The animation ended and the scene opened with the four other Gundam boys on stage, three dressed as middle age and middle to low class British women *scary thought.* The fourth, who had ended up being Quatre, sat with a mic, supposedly interviewing them. Wufei picks up his props carefully, eyeing the offending objects as if they could explode at any second.
"Onna! What the hell are these?"
"Cut!" Nerurisa yells, "Chang, that is not the line."
His face flushed dark crimson, "How are you use my first name woman! Injustice! Have you no honor!"
She gulps and glances quickly over at the camera to find it still rolling. Zechs had apparently misplaced the cameraman.
"Zechs, what do you think you're doing?"
"Look at me when I talk to you woman!"
"Collecting material for blackmail..."
"So me justice!"
"It would be just for you to shut up, Wu-man."

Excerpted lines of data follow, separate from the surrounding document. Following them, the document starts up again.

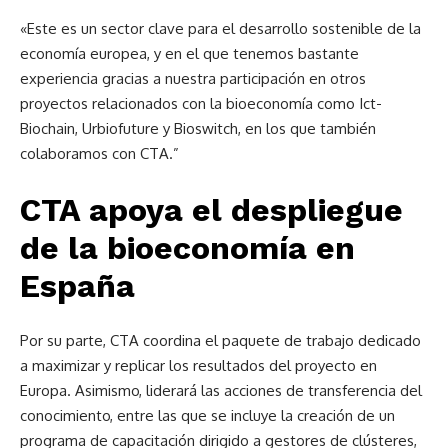
«Este es un sector clave para el desarrollo sostenible de la
economía europea, y en el que tenemos bastante
experiencia gracias a nuestra participación en otros
proyectos relacionados con la bioeconomía como Ict-
Biochain, Urbiofuture y Bioswitch, en los que también
colaboramos con CTA.”
CTA apoya el despliegue
de la bioeconomía en
España
Por su parte, CTA coordina el paquete de trabajo dedicado
a maximizar y replicar los resultados del proyecto en
Europa. Asimismo, liderará las acciones de transferencia del
conocimiento, entre las que se incluye la creación de un
programa de capacitación dirigido a gestores de clústeres,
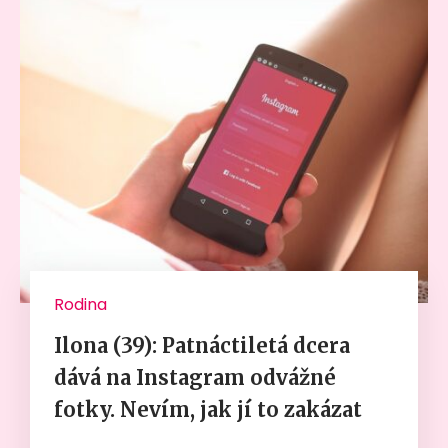
Rodina
Ilona (39): Patnáctiletá dcera
dává na Instagram odvážné
fotky. Nevím, jak jí to zakázat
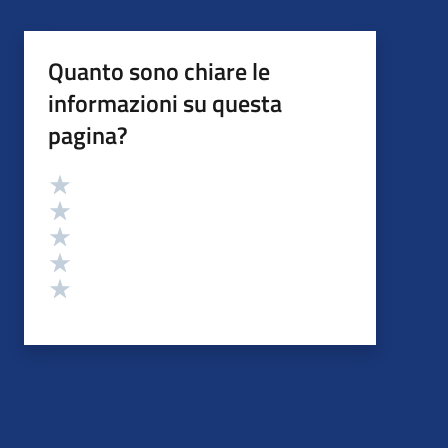
Quanto sono chiare le
informazioni su questa
pagina?
Valutazione
Valuta 5 stelle su 5
Valuta 4 stelle su 5
Valuta 3 stelle su 5
Valuta 2 stelle su 5
Valuta 1 stelle su 5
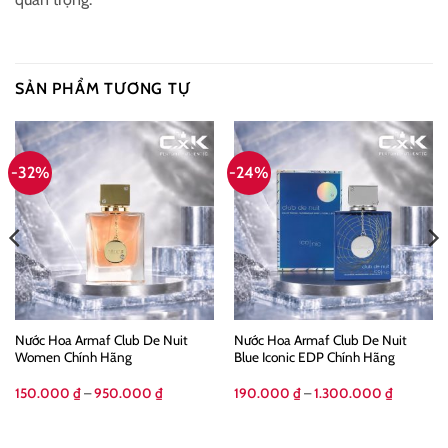
SẢN PHẨM TƯƠNG TỰ
-32%
-24%
Nước Hoa Armaf Club De Nuit
Nước Hoa Armaf Club De Nuit
Women Chính Hãng
Blue Iconic EDP Chính Hãng
g
Khoảng
Khoảng
150.000
₫
–
950.000
₫
190.000
₫
–
1.300.000
₫
giá:
giá:
từ
từ
00 ₫
150.000 ₫
190.000 
đến
đến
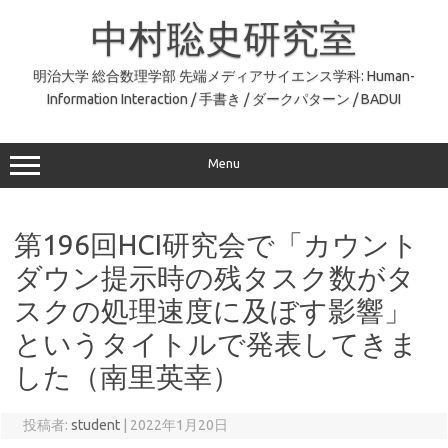
コ
ン
中村聡史研究室
テ
ン
ツ
へ
明治大学 総合数理学部 先端メディアサイエンス学科: Human-
ス
Information Interaction / 手書き / ダークパターン / BADUI
キ
ッ
プ
Menu
第196回HCI研究会で「カウント
ダウン提示時の残タスク数がタ
スクの処理速度に及ぼす影響」
というタイトルで発表してきま
した（南里英幸）
投稿者:
student
|
2022年1月20日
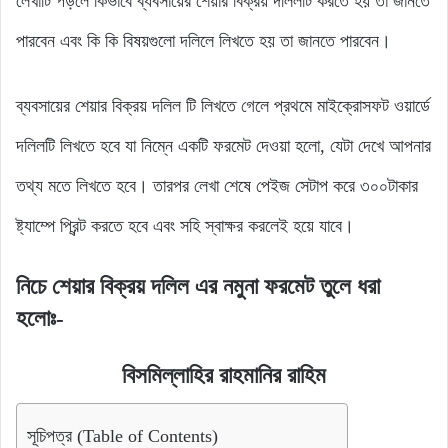
লেখাটি পড়লে কিভাবে ব্যবসায়ের শেয়ার বিক্রয় দলিলটি করতে হয় তা জানতে
পারবেন এবং কি কি বিষয়গুলো দলিলে লিখতে হয় তা জানতে পারবেন।
ব্যবসায়ের শেয়ার বিক্রয় দলিল টি লিখতে গেলে প্রথমে মাইক্রোসফট ওয়ার্ডে
দলিলটি লিখতে হবে যা নিম্নে একটি ফরমেট দেওয়া হলো, যেটা দেখে আপনার
তথ্য মতে লিখতে হবে। তারপর লেখা শেষে পেইজ সেটাপ করে ৩০০টাকার
ষ্ট্যাম্পে প্রিন্ট করতে হবে এবং সহি স্বাক্ষর করলেই হয়ে যাবে।
নিচে শেয়ার বিক্রয় দলিল এর নমুনা ফরমেট তুলে ধরা
হলোঃ-
বিসমিল্লাহির রাহমানির রাহিম
সূচিপত্র (Table of Contents)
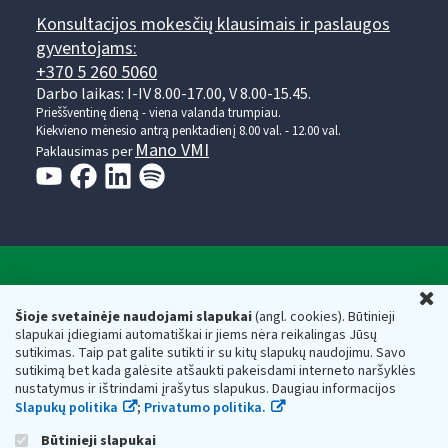
Konsultacijos mokesčių klausimais ir paslaugos
gyventojams:
+370 5 260 5060
Darbo laikas: I-IV 8.00-17.00, V 8.00-15.45.
Prieššventinę dieną - viena valanda trumpiau.
Kiekvieno mėnesio antrą penktadienį 8.00 val. - 12.00 val.
Mano VMI
Paklausimas per
Valstybinė mokesčių inspekcija prie Lietuvos
U
Respublikos finansų ministerijos
Šioje svetainėje naudojami slapukai
(angl. cookies). Būtinieji
slapukai įdiegiami automatiškai ir jiems nėra reikalingas Jūsų
Biudžetinė įstaiga. Juridinio asmens kodas — 188659752,
sutikimas. Taip pat galite sutikti ir su kitų slapukų naudojimu. Savo
adresas: Vasario 16-osios g. 14, 01107 Vilnius, Lietuva, el.paštas:
sutikimą bet kada galėsite atšaukti pakeisdami interneto naršyklės
vmi@vmi.lt
, E. pristatymo dėžutės adresas 188659752
nustatymus ir ištrindami įrašytus slapukus. Daugiau informacijos
Duomenys apie Valstybinę mokesčių inspekciją prie Lietuvos
Slapukų politika
;
Privatumo politika.
Respublikos finansų ministerijos kaupiami ir saugomi Juridinių
asmenų registre
Būtinieji slapukai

He turns to glare at Duo, "Maxwell! Who gave you permission to speak!"
"Chill out, Wu..."
"How dare you!"
"Well," Quatre speaks up, "He's kinda right. After all, you are cross dressing and..."

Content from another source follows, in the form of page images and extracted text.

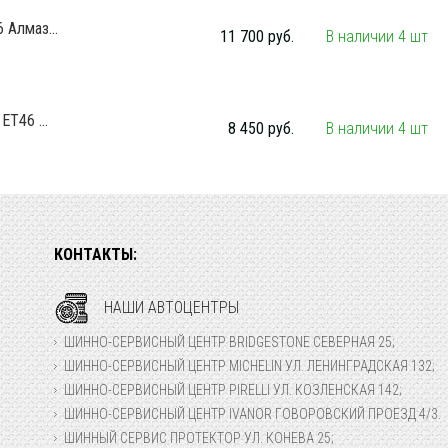
 Алмаз...
11 700 руб.
В наличии 4 шт
ET46 ...
8 450 руб.
В наличии 4 шт
КОНТАКТЫ:
НАШИ АВТОЦЕНТРЫ
ШИННО-СЕРВИСНЫЙ ЦЕНТР BRIDGESTONE СЕВЕРНАЯ 25;
ШИННО-СЕРВИСНЫЙ ЦЕНТР MICHELIN УЛ. ЛЕНИНГРАДСКАЯ 132;
ШИННО-СЕРВИСНЫЙ ЦЕНТР PIRELLI УЛ. КОЗЛЕНСКАЯ 142;
ШИННО-СЕРВИСНЫЙ ЦЕНТР IVANOR ГОВОРОВСКИЙ ПРОЕЗД 4/3.
ШИННЫЙ СЕРВИС ПРОТЕКТОР УЛ. КОНЕВА 25;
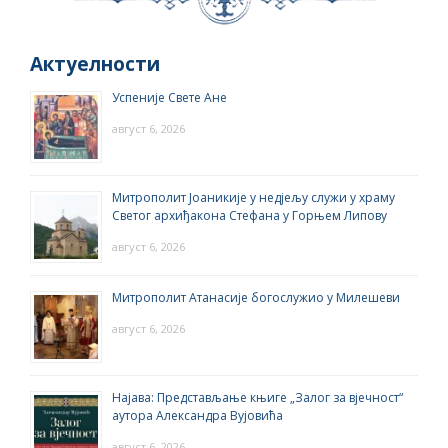
Актуелности
Успеније Свете Ане
август 6, 2026
Митрополит Јоаникије у недјељу служи у храму
Светог архиђакона Стефана у Горњем Липову
август 6, 2026
Митрополит Атанасије богослужио у Милешеви
август 6, 2026
Најава: Представљање књиге „Залог за вјечност“
аутора Александра Вујовића
август 6, 2026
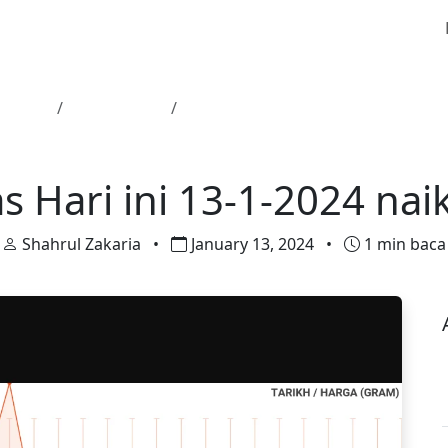
Utama
Harga Emas
Harga Emas Hari ini 13-1-2024 nai
Harga Emas
 Hari ini 13-1-2024 na
Shahrul Zakaria
•
January 13, 2024
•
1 min baca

Suddenly Wufei seemed to notice the fact he'd been forced into a floral pattern dress and goes pale before starting to rant again. Heero throws the crab prop at him, which turned out not to be as dead as originally thought and attaches itself to his ear. He ran around screaming until someone pinned him down to remove it.
"No justice... dishonor to all of you. Only I can..."
"Wufei! Sit down!"
He took his place on stage, still grumbling.
"Action..."
Wufei picks up the container of butter and stares at it blankly. Taking a quick sniff his face immediately went green. He then turned and grabbed the crab by a leg.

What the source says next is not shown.